---------- Data ----------
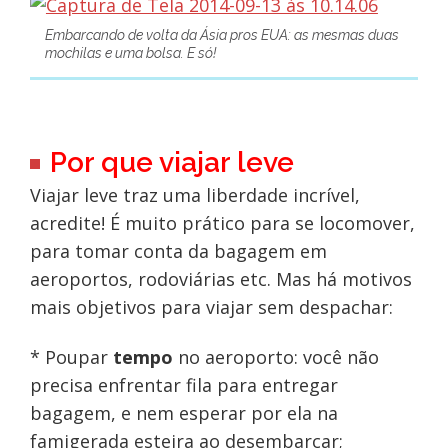
Embarcando de volta da Ásia pros EUA: as mesmas duas
mochilas e uma bolsa. E só!
Por que viajar leve
Viajar leve traz uma liberdade incrível,
acredite! É muito prático para se locomover,
para tomar conta da bagagem em
aeroportos, rodoviárias etc. Mas há motivos
mais objetivos para viajar sem despachar:
* Poupar
tempo
no aeroporto: você não
precisa enfrentar fila para entregar
bagagem, e nem esperar por ela na
famigerada esteira ao desembarcar;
----------
* [Exercise description]: Go through the data above and copy each line that holds the word "leve".

* [Response]:
Por que viajar leve
Viajar leve traz uma liberdade incrível,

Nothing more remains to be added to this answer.